We are getting an order or 2 a day from MSI. We have replied numerous times that we are not interested in working for them. We have sent emails, called their office, and the orders just keep coming.

We refuse to take their work because they screwed us on debris totals and due to their SLOW pay we did not figure this out for months. They are easily 60 days out on pay.:whistling2:


----------



## GTX63 (Apr 12, 2012)

That isn't anything new for them. We said "no more" to them quite a while ago. They were emailing all these due right now orders and not following up on them. Says a lot.


----------



## Craigslist Hack (Jun 14, 2012)

GTX63 said:


> That isn't anything new for them. We said "no more" to them quite a while ago. They were emailing all these due right now orders and not following up on them. Says a lot.
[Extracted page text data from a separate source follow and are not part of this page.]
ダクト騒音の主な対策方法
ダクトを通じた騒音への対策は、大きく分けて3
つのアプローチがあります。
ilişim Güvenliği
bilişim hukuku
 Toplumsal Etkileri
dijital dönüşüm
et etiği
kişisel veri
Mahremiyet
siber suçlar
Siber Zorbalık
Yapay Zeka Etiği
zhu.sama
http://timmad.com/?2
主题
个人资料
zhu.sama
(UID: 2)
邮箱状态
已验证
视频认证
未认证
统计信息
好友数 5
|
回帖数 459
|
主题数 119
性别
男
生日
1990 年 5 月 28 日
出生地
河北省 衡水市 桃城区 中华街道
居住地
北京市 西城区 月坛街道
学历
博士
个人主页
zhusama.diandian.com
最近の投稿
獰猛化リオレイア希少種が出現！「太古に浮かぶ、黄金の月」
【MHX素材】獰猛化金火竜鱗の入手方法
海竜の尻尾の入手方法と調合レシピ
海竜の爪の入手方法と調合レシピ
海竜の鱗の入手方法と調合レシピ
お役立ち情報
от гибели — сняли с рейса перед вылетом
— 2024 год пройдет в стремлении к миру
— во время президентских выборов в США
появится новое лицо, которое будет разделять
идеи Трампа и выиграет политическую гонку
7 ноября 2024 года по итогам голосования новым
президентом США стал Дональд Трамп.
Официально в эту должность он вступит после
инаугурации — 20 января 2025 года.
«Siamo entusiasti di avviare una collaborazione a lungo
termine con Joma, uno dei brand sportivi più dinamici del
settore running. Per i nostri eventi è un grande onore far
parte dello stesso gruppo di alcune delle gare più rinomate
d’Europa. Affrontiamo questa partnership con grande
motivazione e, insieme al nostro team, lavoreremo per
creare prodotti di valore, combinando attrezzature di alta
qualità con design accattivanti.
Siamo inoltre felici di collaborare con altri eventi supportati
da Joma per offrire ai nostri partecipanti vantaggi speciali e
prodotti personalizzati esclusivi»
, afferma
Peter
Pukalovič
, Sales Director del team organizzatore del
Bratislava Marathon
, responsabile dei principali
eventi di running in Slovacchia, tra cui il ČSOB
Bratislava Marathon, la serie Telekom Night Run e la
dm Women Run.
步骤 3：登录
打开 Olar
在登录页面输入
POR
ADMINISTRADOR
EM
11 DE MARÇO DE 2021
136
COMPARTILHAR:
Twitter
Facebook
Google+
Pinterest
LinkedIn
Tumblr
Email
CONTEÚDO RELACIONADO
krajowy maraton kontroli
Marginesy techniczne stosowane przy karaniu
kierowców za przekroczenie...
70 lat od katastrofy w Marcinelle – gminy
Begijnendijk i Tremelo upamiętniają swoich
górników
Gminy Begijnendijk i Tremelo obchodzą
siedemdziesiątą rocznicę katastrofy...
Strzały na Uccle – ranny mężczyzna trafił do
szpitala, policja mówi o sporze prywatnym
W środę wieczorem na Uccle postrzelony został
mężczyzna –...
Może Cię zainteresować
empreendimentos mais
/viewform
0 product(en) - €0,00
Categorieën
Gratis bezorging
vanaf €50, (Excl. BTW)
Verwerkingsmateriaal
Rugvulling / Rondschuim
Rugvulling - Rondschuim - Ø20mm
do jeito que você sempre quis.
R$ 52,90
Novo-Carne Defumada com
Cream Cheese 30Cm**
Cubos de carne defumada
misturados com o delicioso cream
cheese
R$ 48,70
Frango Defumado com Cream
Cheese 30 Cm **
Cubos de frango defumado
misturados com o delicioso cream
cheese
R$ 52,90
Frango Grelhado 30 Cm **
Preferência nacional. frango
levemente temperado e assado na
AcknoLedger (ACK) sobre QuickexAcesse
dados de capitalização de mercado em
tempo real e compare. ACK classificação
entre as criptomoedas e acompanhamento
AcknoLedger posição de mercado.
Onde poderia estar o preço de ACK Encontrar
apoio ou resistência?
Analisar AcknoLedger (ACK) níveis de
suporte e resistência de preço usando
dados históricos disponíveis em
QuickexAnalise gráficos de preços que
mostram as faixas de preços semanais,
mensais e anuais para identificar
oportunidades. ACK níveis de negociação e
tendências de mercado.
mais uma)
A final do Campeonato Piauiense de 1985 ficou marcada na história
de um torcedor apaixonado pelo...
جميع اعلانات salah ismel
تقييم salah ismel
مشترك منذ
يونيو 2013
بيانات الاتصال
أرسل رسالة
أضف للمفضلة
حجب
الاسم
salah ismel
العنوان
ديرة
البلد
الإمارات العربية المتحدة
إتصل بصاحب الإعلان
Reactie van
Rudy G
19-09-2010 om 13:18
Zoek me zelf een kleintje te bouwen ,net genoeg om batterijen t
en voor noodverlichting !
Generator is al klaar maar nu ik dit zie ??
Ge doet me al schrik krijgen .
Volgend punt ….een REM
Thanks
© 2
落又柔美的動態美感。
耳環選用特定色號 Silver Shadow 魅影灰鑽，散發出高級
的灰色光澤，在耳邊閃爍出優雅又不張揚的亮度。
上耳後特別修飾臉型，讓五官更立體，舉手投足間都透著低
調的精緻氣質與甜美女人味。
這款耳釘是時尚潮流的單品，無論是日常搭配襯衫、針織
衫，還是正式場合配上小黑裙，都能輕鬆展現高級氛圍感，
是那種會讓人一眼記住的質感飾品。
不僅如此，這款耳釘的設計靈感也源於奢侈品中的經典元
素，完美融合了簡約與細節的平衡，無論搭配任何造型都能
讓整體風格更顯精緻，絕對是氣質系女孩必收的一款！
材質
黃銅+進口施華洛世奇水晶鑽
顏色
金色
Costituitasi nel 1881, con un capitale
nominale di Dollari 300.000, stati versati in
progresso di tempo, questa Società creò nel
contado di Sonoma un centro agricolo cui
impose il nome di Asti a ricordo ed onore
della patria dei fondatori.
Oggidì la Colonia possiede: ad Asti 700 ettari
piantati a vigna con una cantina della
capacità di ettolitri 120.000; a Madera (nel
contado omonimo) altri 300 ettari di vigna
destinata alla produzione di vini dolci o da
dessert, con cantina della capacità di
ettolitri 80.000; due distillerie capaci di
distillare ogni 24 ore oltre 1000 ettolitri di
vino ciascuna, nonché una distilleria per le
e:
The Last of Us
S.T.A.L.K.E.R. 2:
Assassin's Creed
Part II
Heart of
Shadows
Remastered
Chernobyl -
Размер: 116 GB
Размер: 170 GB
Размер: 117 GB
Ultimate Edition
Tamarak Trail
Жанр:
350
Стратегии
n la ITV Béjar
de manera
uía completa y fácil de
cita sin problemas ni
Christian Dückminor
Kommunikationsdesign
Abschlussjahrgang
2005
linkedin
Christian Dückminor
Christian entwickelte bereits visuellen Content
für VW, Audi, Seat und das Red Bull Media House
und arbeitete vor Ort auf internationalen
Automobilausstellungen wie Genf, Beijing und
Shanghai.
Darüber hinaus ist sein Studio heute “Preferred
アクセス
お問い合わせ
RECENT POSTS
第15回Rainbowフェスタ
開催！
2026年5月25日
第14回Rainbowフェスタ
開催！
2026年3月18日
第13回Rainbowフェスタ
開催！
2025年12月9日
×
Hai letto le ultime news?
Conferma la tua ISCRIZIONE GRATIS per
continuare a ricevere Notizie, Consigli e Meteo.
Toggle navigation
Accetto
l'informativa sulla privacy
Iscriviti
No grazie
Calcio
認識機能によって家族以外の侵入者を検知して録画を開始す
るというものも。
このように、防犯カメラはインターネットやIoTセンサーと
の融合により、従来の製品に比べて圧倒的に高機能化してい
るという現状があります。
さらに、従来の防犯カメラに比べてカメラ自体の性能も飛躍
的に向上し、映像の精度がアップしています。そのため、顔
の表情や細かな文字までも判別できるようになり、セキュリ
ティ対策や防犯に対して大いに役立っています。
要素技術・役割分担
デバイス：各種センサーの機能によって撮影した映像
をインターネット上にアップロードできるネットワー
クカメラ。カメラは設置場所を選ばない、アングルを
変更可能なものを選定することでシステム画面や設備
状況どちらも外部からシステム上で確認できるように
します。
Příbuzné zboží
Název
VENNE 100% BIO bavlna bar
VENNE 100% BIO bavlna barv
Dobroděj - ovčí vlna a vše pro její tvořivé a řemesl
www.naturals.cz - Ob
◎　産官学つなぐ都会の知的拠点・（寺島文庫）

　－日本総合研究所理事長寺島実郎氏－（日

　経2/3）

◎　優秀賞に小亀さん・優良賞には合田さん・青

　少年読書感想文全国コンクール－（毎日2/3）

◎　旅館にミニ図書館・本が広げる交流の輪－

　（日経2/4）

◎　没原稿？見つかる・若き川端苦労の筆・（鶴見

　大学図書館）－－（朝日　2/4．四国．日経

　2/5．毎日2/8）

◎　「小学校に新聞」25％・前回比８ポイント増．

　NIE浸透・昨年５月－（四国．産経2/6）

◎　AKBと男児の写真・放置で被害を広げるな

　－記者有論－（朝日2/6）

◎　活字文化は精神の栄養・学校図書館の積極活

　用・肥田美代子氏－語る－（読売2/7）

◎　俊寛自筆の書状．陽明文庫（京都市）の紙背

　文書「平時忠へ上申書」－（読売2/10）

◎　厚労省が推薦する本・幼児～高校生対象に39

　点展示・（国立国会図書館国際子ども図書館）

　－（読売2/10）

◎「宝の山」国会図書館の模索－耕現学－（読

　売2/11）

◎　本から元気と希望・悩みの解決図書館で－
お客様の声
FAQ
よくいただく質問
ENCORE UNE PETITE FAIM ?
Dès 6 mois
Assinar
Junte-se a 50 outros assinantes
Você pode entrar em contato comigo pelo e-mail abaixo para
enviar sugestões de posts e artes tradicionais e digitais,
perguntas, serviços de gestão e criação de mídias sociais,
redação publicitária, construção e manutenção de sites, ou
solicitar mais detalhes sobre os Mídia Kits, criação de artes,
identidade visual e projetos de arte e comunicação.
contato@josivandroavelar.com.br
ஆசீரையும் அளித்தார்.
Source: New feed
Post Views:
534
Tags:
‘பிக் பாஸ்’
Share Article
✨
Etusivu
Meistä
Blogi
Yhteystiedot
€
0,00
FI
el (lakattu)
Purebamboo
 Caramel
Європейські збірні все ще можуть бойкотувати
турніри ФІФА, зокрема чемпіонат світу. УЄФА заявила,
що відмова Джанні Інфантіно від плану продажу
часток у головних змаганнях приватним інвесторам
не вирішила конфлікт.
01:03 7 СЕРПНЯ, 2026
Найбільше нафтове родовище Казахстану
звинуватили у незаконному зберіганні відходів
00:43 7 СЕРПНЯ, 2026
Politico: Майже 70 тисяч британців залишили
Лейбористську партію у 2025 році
I felt a responsibility to let them know so the orders wouldn't go late. Now I don't care. Their problem.:thumbsup:


----------



## BRADSConst (Oct 2, 2012)

This is an excerpt from what I received yesterday:

_"Please confirm today if you will be able to complete and upload completed results by the due date. Failure to complete after you have accepted to do the work request may result in charge backs."_

Thanks but no thanks. It doesn't motivate me to do anything when you start off with the threat of a chargeback.


----------



## hammerhead (Apr 26, 2012)

Msi maybe worse that SG


----------



## UnitedFieldInspections (Dec 20, 2012)

We have done inspections for them and we are going to have to stop very soon.They have not given us any pp work since the day started!We told them when we signed up!For example we have completed orders that need review & sit there for over a week with no one even looking at them.


----------



## Cleanupman (Nov 23, 2012)

hammerhead said:


> Msi maybe worse that SG


What we are starting to see is many NAMFS members starting to have issues with payments.
This is because...IMHO...they are all subbing to each other...
Look at NAMFS member list and follow the trail...SG pushes everything out to someone and the members are all receiving work loads from them...
The hole industry has been pyramided with NAMFS...they protect their own...
Sure glad we never went that route.
Spoke to a member on the phone and he flat out stated that if he did continue to be a member of NAMFS he would lose all his PP work....

unbelievable...


----------



## BPWY (Apr 12, 2012)

In my area they have very little work load. I was done with them when I did an inspection and because I couldn't tell if it was occupied or not I marked it as occupied and then in the notes explained all the uncertainties and why.

They changed it to vacant and issued me an initial secure w/o. When I get there there just happens to be some one at the property claiming that they live there. 
I cancel the initial secure and report it as verified occupied. 
They get all butt hurt about it and because of the inspection that marked it as vacant back charged my inspection fee and my secure trip charge.

I told them to have a nice life................ with out me.


----------